» AVAILABLE RECORDS:
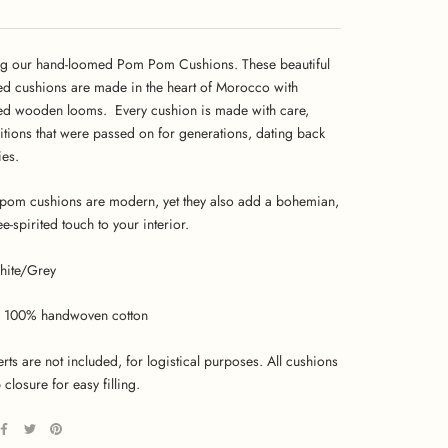
ng our hand-loomed Pom Pom Cushions. These beautiful
ed cushions are made in the heart of Morocco with
ed wooden looms. Every cushion is made with care,
ditions that were passed on for generations, dating back
ies.
om cushions are modern, yet they also add a bohemian,
ree-spirited touch to your interior.
hite/Grey
100% handwoven cotton
erts are not included, for logistical purposes. All cushions
 closure for easy filling.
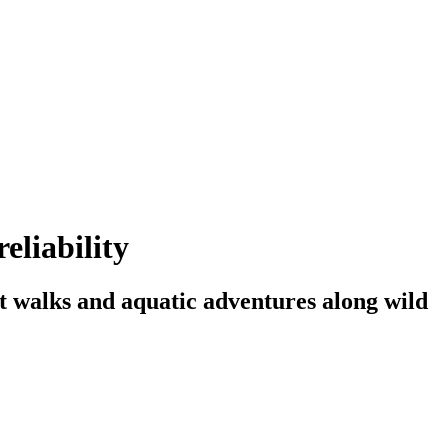
eliability
t walks and aquatic adventures along wild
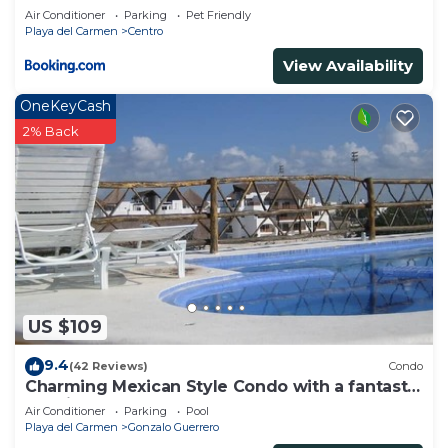
Air Conditioner
Parking
Pet Friendly
Playa del Carmen
Centro
View Availability
OneKeyCash
2% Back
US $109
9.4
(42 Reviews)
Condo
Charming Mexican Style Condo with a fantastic
location
Air Conditioner
Parking
Pool
Playa del Carmen
Gonzalo Guerrero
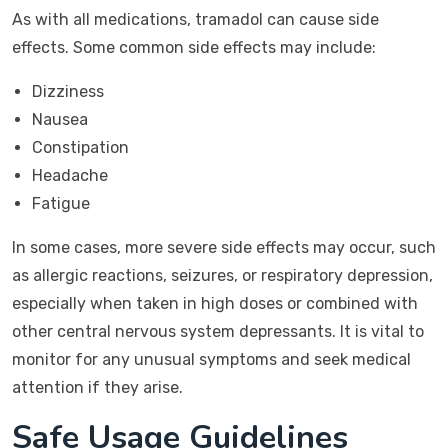
As with all medications, tramadol can cause side
effects. Some common side effects may include:
Dizziness
Nausea
Constipation
Headache
Fatigue
In some cases, more severe side effects may occur, such
as allergic reactions, seizures, or respiratory depression,
especially when taken in high doses or combined with
other central nervous system depressants. It is vital to
monitor for any unusual symptoms and seek medical
attention if they arise.
Safe Usage Guidelines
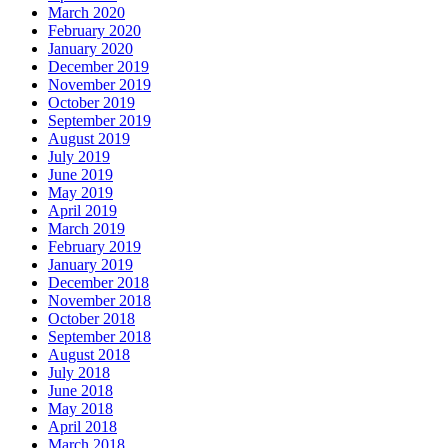
March 2020
February 2020
January 2020
December 2019
November 2019
October 2019
September 2019
August 2019
July 2019
June 2019
May 2019
April 2019
March 2019
February 2019
January 2019
December 2018
November 2018
October 2018
September 2018
August 2018
July 2018
June 2018
May 2018
April 2018
March 2018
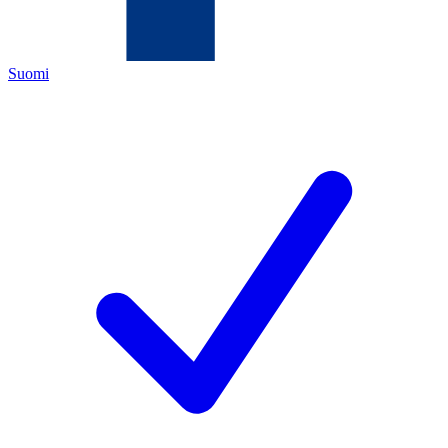
Suomi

» TASK DESCRIPTION: Since the copy must contain no pictures, return only the text of the records, exactly as it stands.

» REPLY:
ng our hand-loomed Pom Pom Cushions. These beautiful
ed cushions are made in the heart of Morocco with
ed wooden looms. Every cushion is made with care,
ditions that were passed on for generations, dating back
ies.
om cushions are modern, yet they also add a bohemian,
ree-spirited touch to your interior.
hite/Grey
100% handwoven cotton
erts are not included, for logistical purposes. All cushions
 closure for easy filling.
eliability
t walks and aquatic adventures along wild
Air Conditioner
Parking
Pet Friendly
Playa del Carmen
Centro
View Availability
OneKeyCash
2% Back
US $109
9.4
(42 Reviews)
Condo
Charming Mexican Style Condo with a fantastic
location
Air Conditioner
Parking
Pool
Playa del Carmen
Gonzalo Guerrero
As with all medications, tramadol can cause side
effects. Some common side effects may include:
Dizziness
Nausea
Constipation
Headache
Fatigue
In some cases, more severe side effects may occur, such
as allergic reactions, seizures, or respiratory depression,
especially when taken in high doses or combined with
other central nervous system depressants. It is vital to
monitor for any unusual symptoms and seek medical
attention if they arise.
Safe Usage Guidelines
March 2020
February 2020
January 2020
December 2019
November 2019
October 2019
September 2019
August 2019
July 2019
June 2019
May 2019
April 2019
March 2019
February 2019
January 2019
December 2018
November 2018
October 2018
September 2018
August 2018
July 2018
June 2018
May 2018
April 2018
March 2018
Suomi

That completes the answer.